→ **WORK REQUEST**
When a line of the records below contains the string "教育信息化與課堂教學整合", copy that whole line.

[Extracted page text data]
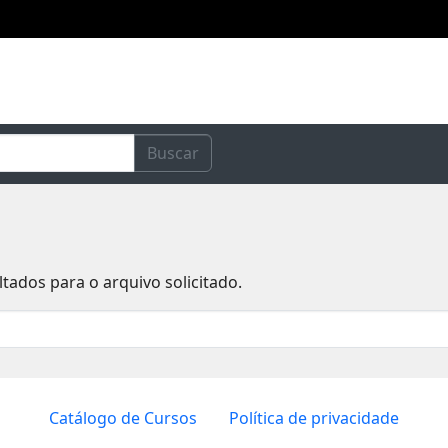
Buscar
ados para o arquivo solicitado.
Catálogo de Cursos
Política de privacidade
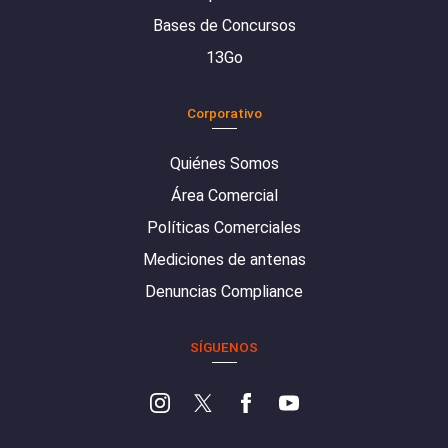
Bases de Concursos
13Go
Corporativo
Quiénes Somos
Área Comercial
Políticas Comerciales
Mediciones de antenas
Denuncias Compliance
SÍGUENOS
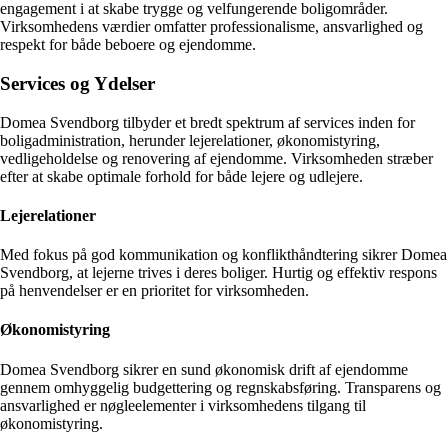
engagement i at skabe trygge og velfungerende boligområder.
Virksomhedens værdier omfatter professionalisme, ansvarlighed og
respekt for både beboere og ejendomme.
Services og Ydelser
Domea Svendborg tilbyder et bredt spektrum af services inden for
boligadministration, herunder lejerelationer, økonomistyring,
vedligeholdelse og renovering af ejendomme. Virksomheden stræber
efter at skabe optimale forhold for både lejere og udlejere.
Lejerelationer
Med fokus på god kommunikation og konflikthåndtering sikrer Domea
Svendborg, at lejerne trives i deres boliger. Hurtig og effektiv respons
på henvendelser er en prioritet for virksomheden.
Økonomistyring
Domea Svendborg sikrer en sund økonomisk drift af ejendomme
gennem omhyggelig budgettering og regnskabsføring. Transparens og
ansvarlighed er nøgleelementer i virksomhedens tilgang til
økonomistyring.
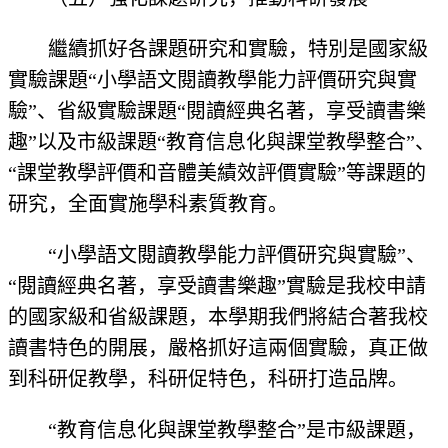
繼續抓好各課題研究和實驗，特別是國家級
實驗課題“小學語文閱讀教學能力評價研究與實
驗”、省級實驗課題“閱讀經典名著，享受讀書樂
趣”以及市級課題“教育信息化與課堂教學整合”、
“課堂教學評價和音體美績效評價實驗”等課題的
研究，全面實施學科素質教育。
“小學語文閱讀教學能力評價研究與實驗”、
“閱讀經典名著，享受讀書樂趣”實驗是我校申請
的國家級和省級課題，本學期我們將結合著我校
讀書特色的開展，嚴格抓好這兩個實驗，真正做
到科研促教學，科研促特色，科研打造品牌。
“教育信息化與課堂教學整合”是市級課題，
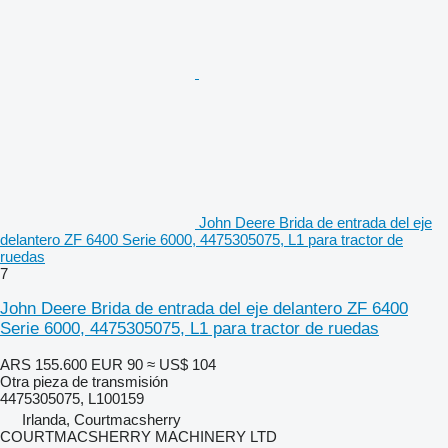
John Deere Brida de entrada del eje
delantero ZF 6400 Serie 6000, 4475305075, L1 para tractor de
ruedas
7
John Deere Brida de entrada del eje delantero ZF 6400
Serie 6000, 4475305075, L1 para tractor de ruedas
ARS 155.600
EUR 90
≈ US$ 104
Otra pieza de transmisión
4475305075, L100159
Irlanda, Courtmacsherry
COURTMACSHERRY MACHINERY LTD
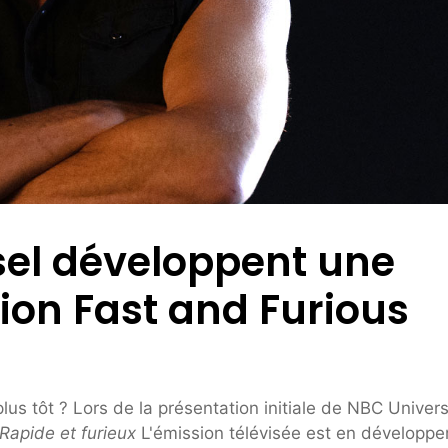
sel développent une
sion Fast and Furious
us tôt ? Lors de la présentation initiale de NBC Univers
Rapide et furieux
L'émission télévisée est en développ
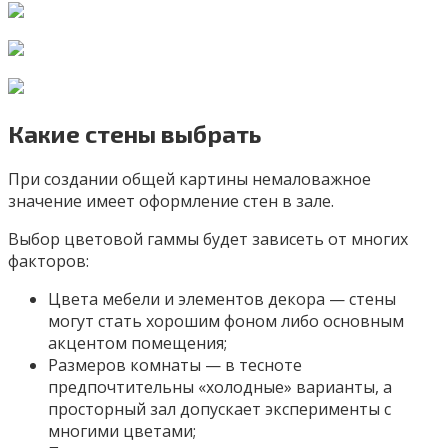
Какие стены выбрать
При создании общей картины немаловажное
значение имеет оформление стен в зале.
Выбор цветовой гаммы будет зависеть от многих
факторов:
Цвета мебели и элементов декора — стены
могут стать хорошим фоном либо основным
акцентом помещения;
Размеров комнаты — в тесноте
предпочтительны «холодные» варианты, а
просторный зал допускает эксперименты с
многими цветами;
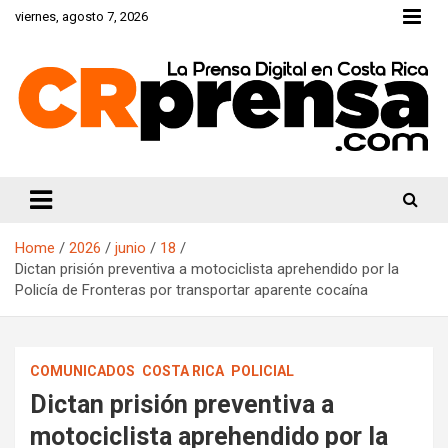
Skip
viernes, agosto 7, 2026
to
content
CRprensa.com
Home
2026
junio
18
Dictan prisión preventiva a motociclista aprehendido por la
Policía de Fronteras por transportar aparente cocaína
COMUNICADOS
COSTA RICA
POLICIAL
Dictan prisión preventiva a
motociclista aprehendido por la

→ **RESPONSE BOX**
趣”以及市級課題“教育信息化與課堂教學整合”、
“教育信息化與課堂教學整合”是市級課題，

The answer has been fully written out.